In general, it's a lot more effective to bring the robot into your context, and I think tools like Claude Code are beginning to show a lot of promise because they do just that. (It's actually increased my happiness significantly, too.)

Combining genAI with MCP is also pretty powerful, but it's super, super new, and security is largely unsolved. At my company, we're doing this pretty well:

  • Certain people can query our quantitative environment to prototype new quantitative ideas using natural language, and without having to know the schema of the available datastores. We are in the process of launching two new features whose R&D started that way.
  • We're using MCP + Claude to do interesting things with observability. We're using Claude as the interface to build and publish groq parsers in new relic to turn unstructured log messages into structured, queryable things we can build dashboards around.
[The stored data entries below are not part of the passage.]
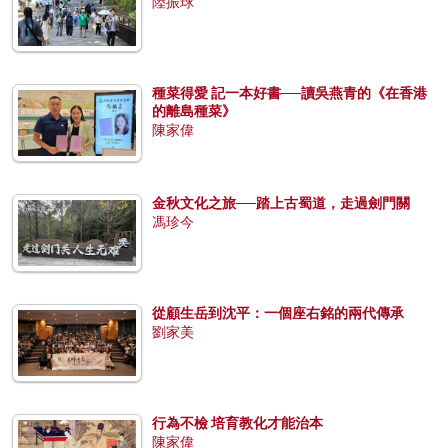
陸振球
種菜得愛 記一本好書──讀吳燕青的《在香港
的離島種菜》
陳家偉
金秋文化之旅──踏上古蜀道，走過劍門關
馮珍今
從顧生岳到沈平：一個座右銘的兩代傳承
劉家美
行為不檢 培育教化才能治本
陳家偉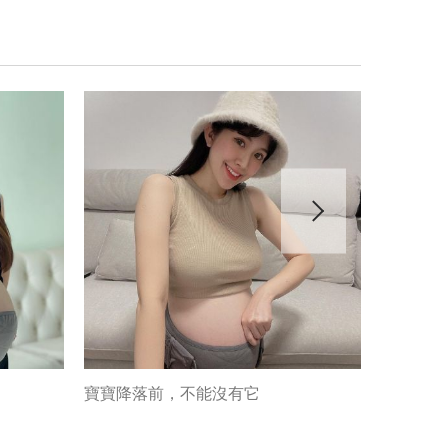
寶寶降落前，不能沒有它
產後幫手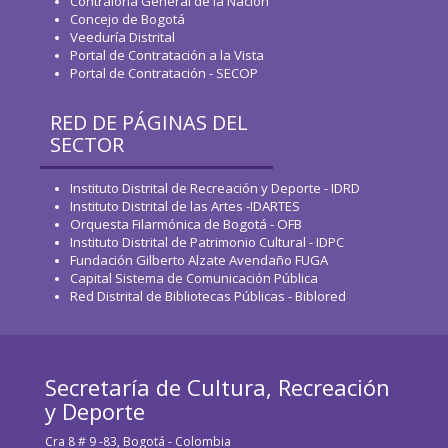
Contraloría General de la Nación
Concejo de Bogotá
Veeduría Distrital
Portal de Contratación a la Vista
Portal de Contratación - SECOP
RED DE PÁGINAS DEL
SECTOR
Instituto Distrital de Recreación y Deporte - IDRD
Instituto Distrital de las Artes -IDARTES
Orquesta Filarmónica de Bogotá - OFB
Instituto Distrital de Patrimonio Cultural - IDPC
Fundación Gilberto Alzate Avendaño FUGA
Capital Sistema de Comunicación Pública
Red Distrital de Bibliotecas Públicas - Biblored
Secretaría de Cultura, Recreación
y Deporte
Cra 8 # 9 -83, Bogotá - Colombia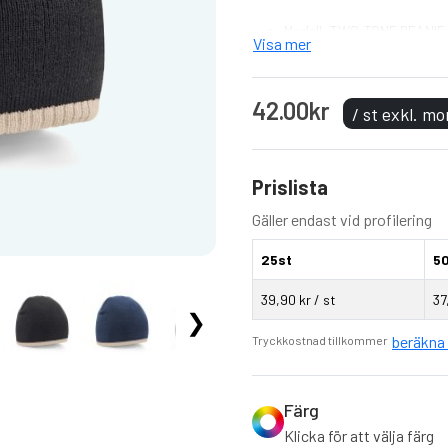
Modell: TWO-TONE BEANIE
Visa mer
Material: 100% acrylic
Vikt:ca. 48g
Storlek: One-size
42.00kr
/ st exkl. m
Kontrastlinje i nederkant
Mössa i One-size
Soft-feel acrylic
Prislista
5 olika färger
Gäller endast vid profilering
25st
5
39,90 kr / st
37
❯
beräkna 
Tryckkostnad tillkommer
Färg
Klicka för att välja färg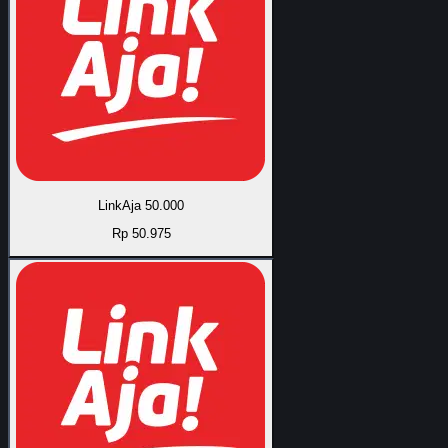
LinkAja 50.000
Rp 50.975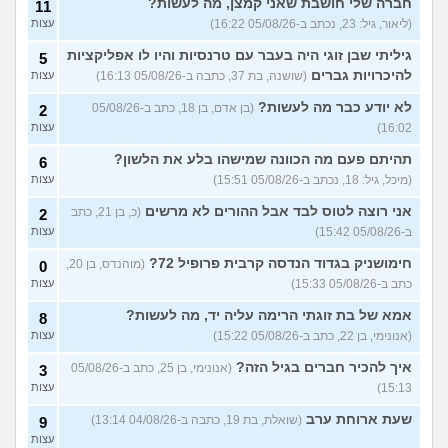
בן 19)
חברה שלי חושבת שאני קמצן, מה לעשות?
11
(ליאור, גיל: 23, נכתב ב-05/08/26 16:22)
עצות
שתי אופציות קשות לפני
2
השירות בצה"ל
(ניצן, בן 18)
עצות
גיליתי שבן זוגי היה בעבר עם טרנסיות והיו לו אפליקציות
5
התנשקתי עם מישהו מהבסיס
6
להיכרויות גברים
(שושנה, בת 37, כתבה ב-05/08/26 16:13)
עצות
שלי ואני לא יודעת מה אני
עצות
מרגישה לגבי זה
(תמר, בת 20)
לא יודע כבר מה לעשות?
(בן אדם, בן 18, כתב ב-05/08/26
2
16:02)
עצות
אפשרי לקבל מנ״תית בסירוב
0
בבאקום?
(ליה, בת 20)
עצות
תהיתם פעם מה הכוונה שמישהו בלע את הלשון?
6
מסלול אופק מודיעין - האם
2
(מיכל, גיל: 18, נכתב ב-05/08/26 15:51)
עצות
כדאי?
(ליהי, בת 18)
עצות
אני רוצה לטוס לבד אבל ההורים לא מרשים
(כ, בן 21, כתב
2
מה לסמן בשאלון העדפות אם
1
ב-05/08/26 15:42)
עצות
אני לא רוצה קרבי?
(אנונימי, בן
עצות
17)
חימושניק בגדוד הנדסה קרבית פרופיל 72?
(מוהנדס, בן 20,
0
כתב ב-05/08/26 15:33)
עצות
עוד שאלות חדשות במדור
אמא של בת זוגתי הרימה עליה יד, מה לעשות?
8
(אנונימי, בן 22, כתב ב-05/08/26 15:22)
עצות
איך להכיר חברים בגיל הזה?
(אנונימי, בן 25, כתב ב-05/08/26
3
15:13)
עצות
שעת ארוחת ערב
(שואלת, בת 19, כתבה ב-04/08/26 13:14)
9
עצות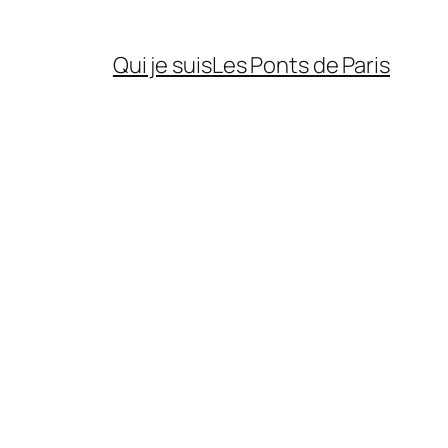
Qui je suis
Les Ponts de Paris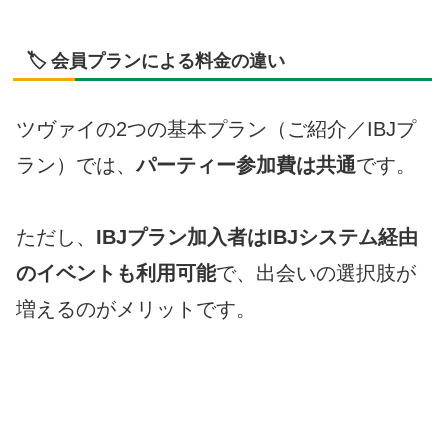
🏷 会員プランによる料金の違い
ツヴァイの2つの基本プラン（ご紹介／IBJプ
ラン）では、
パーティー参加費は共通
です。
ただし、
IBJプラン加入者はIBJシステム経由
のイベントも利用可能
で、出会いの選択肢が
増えるのがメリットです。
I think there's a good business to be had in agentic SRE things. For example, I regularly look at the slow query log in RDS, and I send the query to Claude or ChatGPT, and I get something pretty useful back. In most cases, I can just copy and paste, and open a PR, and our performance issue is solved. Sometimes greater context is needed but "Missing an index on column Foo" happens a lot more often than people think. I can only imagine that this is true to an even greater extent at non-tech companies.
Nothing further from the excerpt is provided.